基于西瓜数据集2.0(提取码:esa8)
,选择信息增益作为属性选择指标,建立决策树。
步骤如下:
输入离散变量的取值集合与标签,并读取数据.

D_keys = {
    '色泽': ['青绿', '乌黑', '浅白'],
    '根蒂': ['蜷缩', '硬挺', '稍蜷'],
    '敲声': ['清脆', '沉闷', '浊响'],
    '纹理': ['稍糊', '模糊', '清晰'],
    '脐部': ['凹陷', '稍凹', '平坦'],
    '触感': ['软粘', '硬滑'],
}
keys = ['是', '否']

根据留出法将数据集分为相斥的测试集与训练集,比例为3:7,为了保证均匀取出好瓜和坏瓜,采用分层抽样,即分别在好瓜和坏瓜的集合中随机取样。

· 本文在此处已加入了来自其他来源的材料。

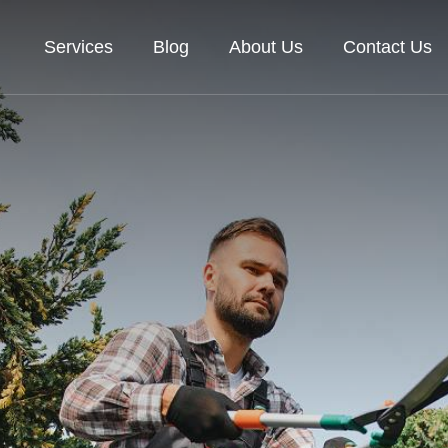
Services
Blog
About Us
Contact Us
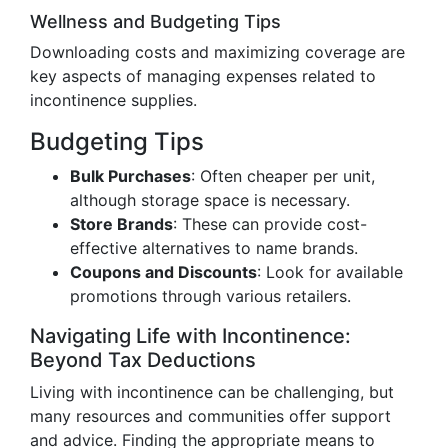
Wellness and Budgeting Tips
Downloading costs and maximizing coverage are
key aspects of managing expenses related to
incontinence supplies.
Budgeting Tips
Bulk Purchases
: Often cheaper per unit,
although storage space is necessary.
Store Brands
: These can provide cost-
effective alternatives to name brands.
Coupons and Discounts
: Look for available
promotions through various retailers.
Navigating Life with Incontinence:
Beyond Tax Deductions
Living with incontinence can be challenging, but
many resources and communities offer support
and advice. Finding the appropriate means to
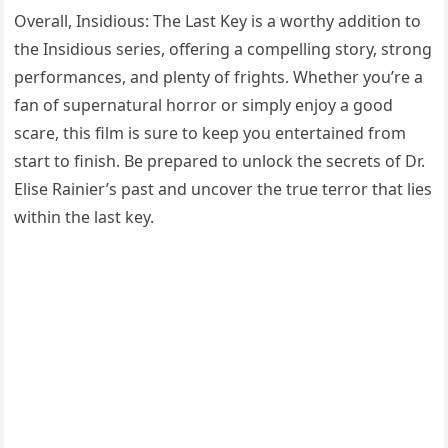
Overall, Insidious: The Last Key is a worthy addition to
the Insidious series, offering a compelling story, strong
performances, and plenty of frights. Whether you’re a
fan of supernatural horror or simply enjoy a good
scare, this film is sure to keep you entertained from
start to finish. Be prepared to unlock the secrets of Dr.
Elise Rainier’s past and uncover the true terror that lies
within the last key.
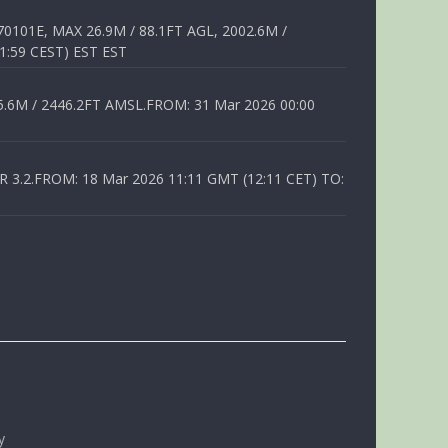
01E, MAX 26.9M / 88.1FT AGL, 2002.6M /
1:59 CEST) EST EST
6M / 2446.2FT AMSL.FROM: 31 Mar 2026 00:00
.2.FROM: 18 Mar 2026 11:11 GMT (12:11 CET) TO:
y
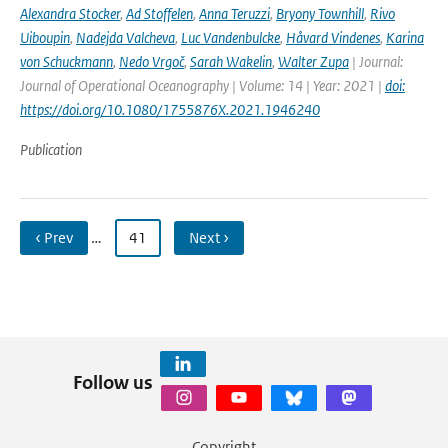
Alexandra Stocker
,
Ad Stoffelen
,
Anna Teruzzi
,
Bryony Townhill
,
Rivo
Uiboupin
,
Nadejda Valcheva
,
Luc Vandenbulcke
,
Håvard Vindenes
,
Karina
von Schuckmann
,
Nedo Vrgoč
,
Sarah Wakelin
,
Walter Zupa
| Journal:
Journal of Operational Oceanography | Volume: 14 | Year: 2021 |
doi:
https://doi.org/10.1080/1755876X.2021.1946240
Publication
‹ Prev
…
41
Next ›
Follow us
Copyright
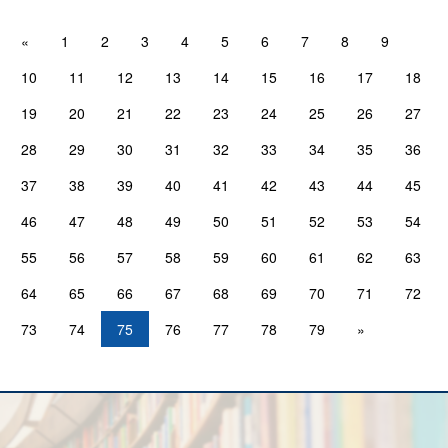
«
1
2
3
4
5
6
7
8
9
10
11
12
13
14
15
16
17
18
19
20
21
22
23
24
25
26
27
28
29
30
31
32
33
34
35
36
37
38
39
40
41
42
43
44
45
46
47
48
49
50
51
52
53
54
55
56
57
58
59
60
61
62
63
64
65
66
67
68
69
70
71
72
73
74
75
76
77
78
79
»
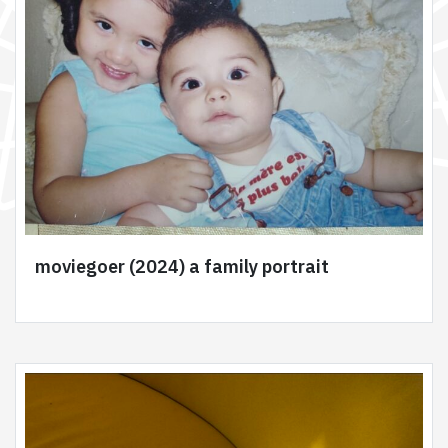
moviegoer (2024) a family portrait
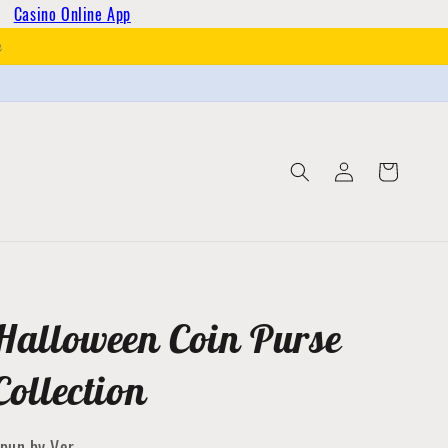
Casino Online App
h
Log
Cart
in
Halloween Coin Purse
Collection
pun by Ver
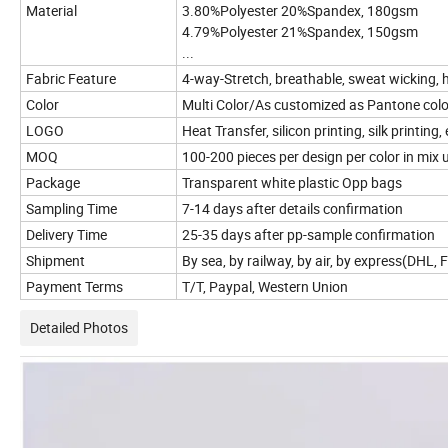
Material
3.80%Polyester 20%Spandex, 180gsm
4.79%Polyester 21%Spandex, 150gsm
...
Fabric Feature
4-way-Stretch, breathable, sweat wicking, h
Color
Multi Color/As customized as Pantone colo
LOGO
Heat Transfer, silicon printing, silk printi
MOQ
100-200 pieces per design per color in mix 
Package
Transparent white plastic Opp bags
Sampling Time
7-14 days after details confirmation
Delivery Time
25-35 days after pp-sample confirmation
Shipment
By sea, by railway, by air, by express(DHL,
Payment Terms
T/T, Paypal, Western Union
Detailed Photos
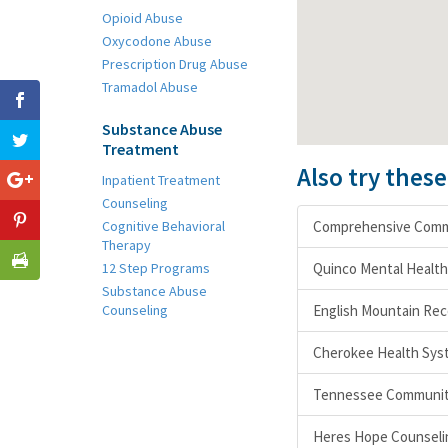
Opioid Abuse
Oxycodone Abuse
Prescription Drug Abuse
Tramadol Abuse
Substance Abuse
Treatment
Also try thes
Inpatient Treatment
Counseling
Cognitive Behavioral
Comprehensive Commu
Therapy
12 Step Programs
Quinco Mental Healt
Substance Abuse
Counseling
English Mountain Re
Cherokee Health Sys
Tennessee Community
Heres Hope Counseli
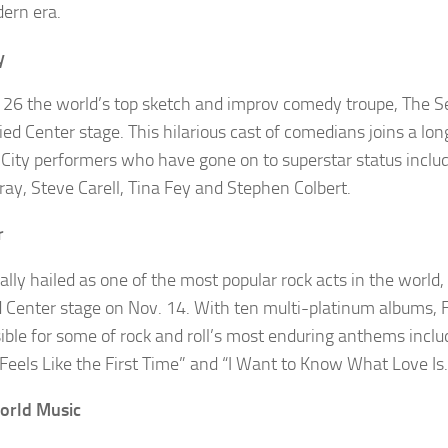
ern era.
y
 26 the world’s top sketch and
improv
comedy troupe,
The S
ied Center stage. This hilarious cast of comedians joins a lon
City performers who have gone on to superstar status inclu
rray, Steve
Carell
, Tina Fey and Stephen Colbert.
r
ally hailed as one of the most popular rock acts in the world,
d Center stage on Nov. 14. With ten multi-platinum albums, F
ible for some of rock and roll’s most enduring anthems inclu
“Feels Like the First Time” and “I Want to Know What Love Is.
orld Music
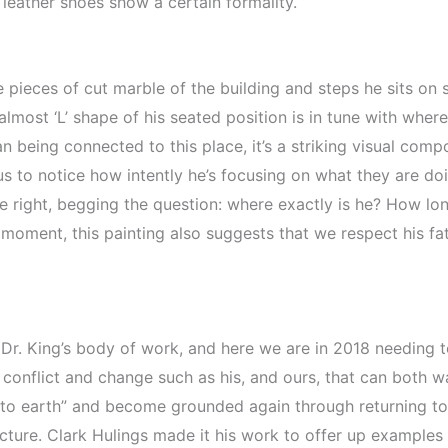
 leather shoes show a certain formality.
pieces of cut marble of the building and steps he sits on 
lmost ‘L’ shape of his seated position is in tune with where
 being connected to this place, it’s a striking visual compo
us to notice how intently he’s focusing on what they are doi
e right, begging the question: where exactly is he? How lon
moment, this painting also suggests that we respect his fat
in Dr. King’s body of work, and here we are in 2018 needing
 conflict and change such as his, and ours, that can both 
to earth” and become grounded again through returning to t
cture. Clark Hulings made it his work to offer up examples o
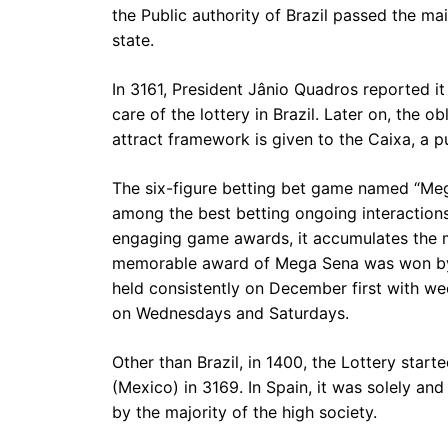
the Public authority of Brazil passed the mai
state.
In 3161, President Jânio Quadros reported it
care of the lottery in Brazil. Later on, the 
attract framework is given to the Caixa, a pub
The six-figure betting bet game named “Mega
among the best betting ongoing interactions
engaging game awards, it accumulates the ma
memorable award of Mega Sena was won by 
held consistently on December first with w
on Wednesdays and Saturdays.
Other than Brazil, in 1400, the Lottery starte
(Mexico) in 3169. In Spain, it was solely an
by the majority of the high society.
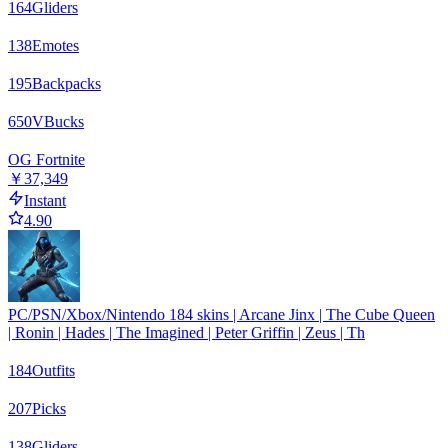
164
Gliders
138
Emotes
195
Backpacks
650
VBucks
OG Fortnite
￥37,349
Instant
4.90
PC/PSN/Xbox/Nintendo 184 skins | Arcane Jinx | The Cube Queen
| Ronin | Hades | The Imagined | Peter Griffin | Zeus | Th
184
Outfits
207
Picks
138
Gliders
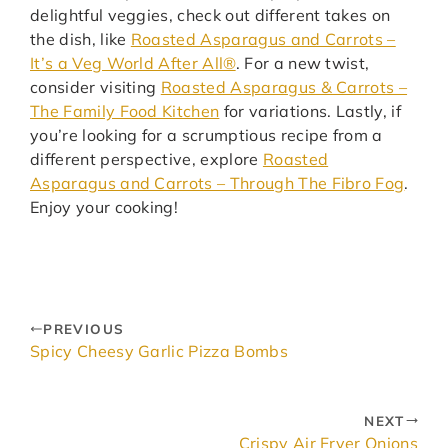
delightful veggies, check out different takes on
the dish, like
Roasted Asparagus and Carrots –
It’s a Veg World After All®
. For a new twist,
consider visiting
Roasted Asparagus & Carrots –
The Family Food Kitchen
for variations. Lastly, if
you’re looking for a scrumptious recipe from a
different perspective, explore
Roasted
Asparagus and Carrots – Through The Fibro Fog
.
Enjoy your cooking!
PREVIOUS
Spicy Cheesy Garlic Pizza Bombs
NEXT
Crispy Air Fryer Onions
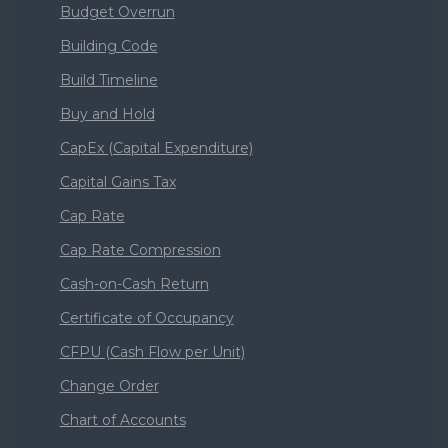
Budget Overrun
Building Code
Build Timeline
Buy and Hold
CapEx (Capital Expenditure)
Capital Gains Tax
Cap Rate
Cap Rate Compression
Cash-on-Cash Return
Certificate of Occupancy
CFPU (Cash Flow per Unit)
Change Order
Chart of Accounts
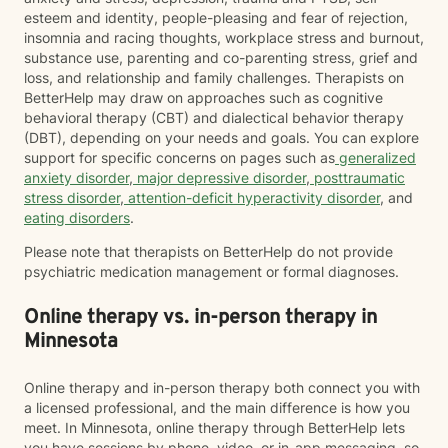
esteem and identity, people-pleasing and fear of rejection,
insomnia and racing thoughts, workplace stress and burnout,
substance use, parenting and co-parenting stress, grief and
loss, and relationship and family challenges. Therapists on
BetterHelp may draw on approaches such as cognitive
behavioral therapy (CBT) and dialectical behavior therapy
(DBT), depending on your needs and goals. You can explore
support for specific concerns on pages such as
generalized
anxiety disorder
,
major depressive disorder
,
posttraumatic
stress disorder
,
attention-deficit hyperactivity disorder
, and
eating disorders
.
Please note that therapists on BetterHelp do not provide
psychiatric medication management or formal diagnoses.
Online therapy vs. in-person therapy in
Minnesota
Online therapy and in-person therapy both connect you with
a licensed professional, and the main difference is how you
meet. In Minnesota, online therapy through BetterHelp lets
you have sessions by phone, video, or in-app messaging, so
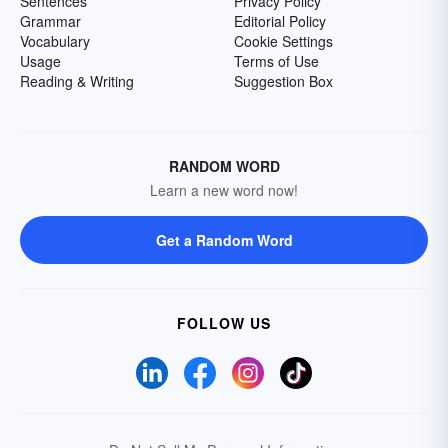
Sentences
Privacy Policy
Grammar
Editorial Policy
Vocabulary
Cookie Settings
Usage
Terms of Use
Reading & Writing
Suggestion Box
RANDOM WORD
Learn a new word now!
Get a Random Word
FOLLOW US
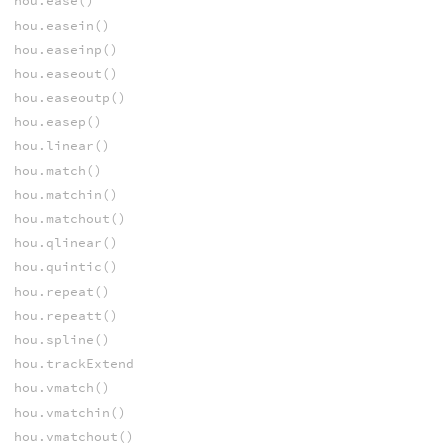
hou.ease()
hou.easein()
hou.easeinp()
hou.easeout()
hou.easeoutp()
hou.easep()
hou.linear()
hou.match()
hou.matchin()
hou.matchout()
hou.qlinear()
hou.quintic()
hou.repeat()
hou.repeatt()
hou.spline()
hou.trackExtend
hou.vmatch()
hou.vmatchin()
hou.vmatchout()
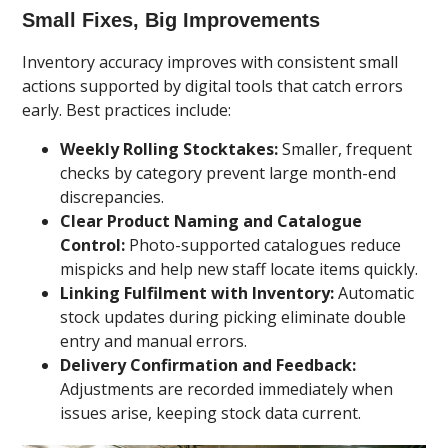
Small Fixes, Big Improvements
Inventory accuracy improves with consistent small
actions supported by digital tools that catch errors
early. Best practices include:
Weekly Rolling Stocktakes:
Smaller, frequent
checks by category prevent large month-end
discrepancies.
Clear Product Naming and Catalogue
Control:
Photo-supported catalogues reduce
mispicks and help new staff locate items quickly.
Linking Fulfilment with Inventory:
Automatic
stock updates during picking eliminate double
entry and manual errors.
Delivery Confirmation and Feedback:
Adjustments are recorded immediately when
issues arise, keeping stock data current.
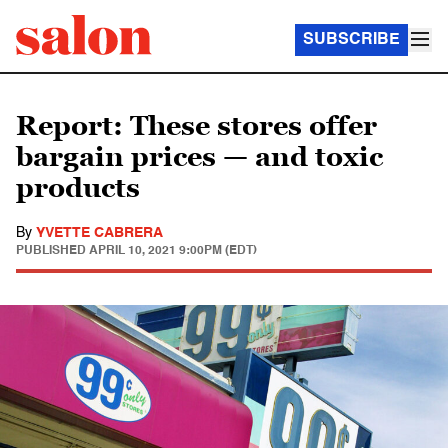
SUBSCRIBE
Report: These stores offer
bargain prices — and toxic
products
By
YVETTE CABRERA
PUBLISHED
APRIL 10, 2021 9:00PM (EDT)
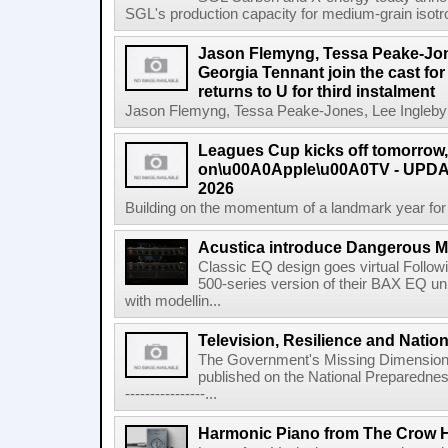
SGL's production capacity for medium-grain isotro
Jason Flemyng, Tessa Peake-Jon
Georgia Tennant join the cast for
returns to U for third instalment
Jason Flemyng, Tessa Peake-Jones, Lee Ingleby a
Leagues Cup kicks off tomorrow
on\u00A0Apple\u00A0TV - UPDAT
2026
Building on the momentum of a landmark year for
Acustica introduce Dangerous 
Classic EQ design goes virtual Followi
500-series version of their BAX EQ u
with modellin...
Television, Resilience and Nation
The Government's Missing Dimension Th
published on the National Preparedn
----------------...
Harmonic Piano from The Crow 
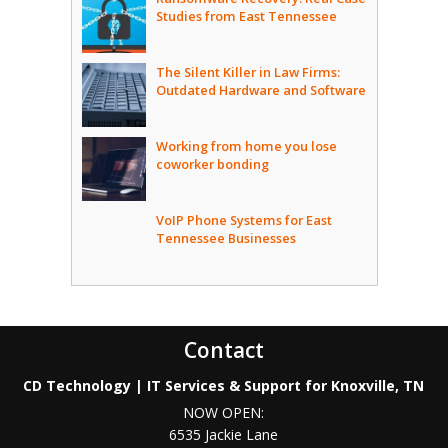
Studies from East Tennessee
The Silent Killer in Law Firms:
Outdated Hardware and Software
Working from home you lose
coworker bonding
VoIP Phone Systems for East
Tennessee Businesses
Contact
CD Technology | IT Services & Support for Knoxville, TN
NOW OPEN:
6535 Jackie Lane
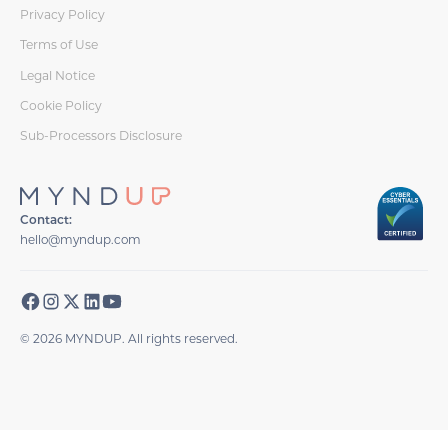
Privacy Policy
Terms of Use
Legal Notice
Cookie Policy
Sub-Processors Disclosure
Contact:
hello@myndup.com
© 2026 MYNDUP. All rights reserved.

#划分训练集&测试集,留出法,比例为7:3,分层抽样
def traintest(dataSet):
    dataSet0 = dataSet[dataSet['好瓜'] == '是']
    dataSet1 = dataSet[dataSet['好瓜'] == '否']
    list0 = dataSet0.sample(frac=0.7)
    list0 = list0.append(dataSet1.sample(frac=0.7))
    rowlist = []
    for indexs in list0.index:
        rowlist.append(indexs)
    list1 = dataSet.drop(rowlist, axis=0)
    return list0,list1

编写在生成树时会用到的子函数:

# 叶节点选择其类别为D中样本最多的类
def choose_largest_example(D):
    count = D['好瓜'].value_counts()
    return '是' if count['是'] > count['否'] else '否'

# 测试决策树的准确率
def test_Tree(Tree, data_test):
    accuracy = 0
    for index, row in data_test.iterrows():
        result = dfs_Tree(Tree, row)
        if result == row['好瓜']:
            # print(row.values, Tree)
            accuracy += 1


    return accuracy / data_test.shape[0]

# 判断D中的样本在A上的取值是否相同
def same_value(D, A):
    for key in A:
        if key in D_keys and len(D[key].value_counts()) > 1:
            return False

    return True


# 计算给定数据集的熵
def calc_Ent(dataSet):
    numEntries = dataSet['power'].sum()
    Count = dataSet.groupby('好瓜')['power'].sum()
    Ent = 0.0

    for key in keys:
        # print(Count[key])
        if key not in Count:
            Ent -= 0.0
        else:
            prob = Count[key] / numEntries
            Ent -= prob * math.log(prob, 2)

    return Ent


# 计算按key划分的信息增益值
def calc_Gain_D(D, D_no_nan, key, Ent_D):
    Ent = 0.0
    D_size = D['power'].sum()
    D_nan_size = D_no_nan['power'].sum()
    for value in D_keys[key]:
        Dv = D.loc[D[key] == value]
        Dv_size = Dv['power'].sum()
        Ent_Dv = calc_Ent(Dv)
        Ent += Dv_size / D_nan_size * Ent_Dv

    return D_nan_size / D_size * (Ent_D - Ent)


# 生成连续值属性的候选划分点集合T
def candidate_T(D, key, n):
    L = set(D[key])
    T = []
    a, Sum = 0, 0
    for value in L:
        Sum += value
        a += 1
        if a == n:
            T.append(Sum / n)
            a, Sum = 0, 0

    if a > 0:
        T.append(Sum / a)

    return T


# 计算样本D基于划分点t二分后的连续值属性信息增益
def calc_Gain_t(D, D_no_nan, key, t, Ent_D):
    Ent = 0.0
    D_size = D['power'].sum()
    D_nan_size = D_no_nan['power'].sum()

    Dv = D.loc[D[key] <= t]
    Dv_size = Dv['power'].sum()
    Ent_Dv = calc_Ent(Dv)
    Ent += Dv_size / D_nan_size * Ent_Dv

    Dv = D.loc[D[key] > t]
    Dv_size = Dv['power'].sum()
    Ent_Dv = calc_Ent(Dv)
    Ent += Dv_size / D_nan_size * Ent_Dv

    return D_nan_size / D_size * (Ent_D - Ent)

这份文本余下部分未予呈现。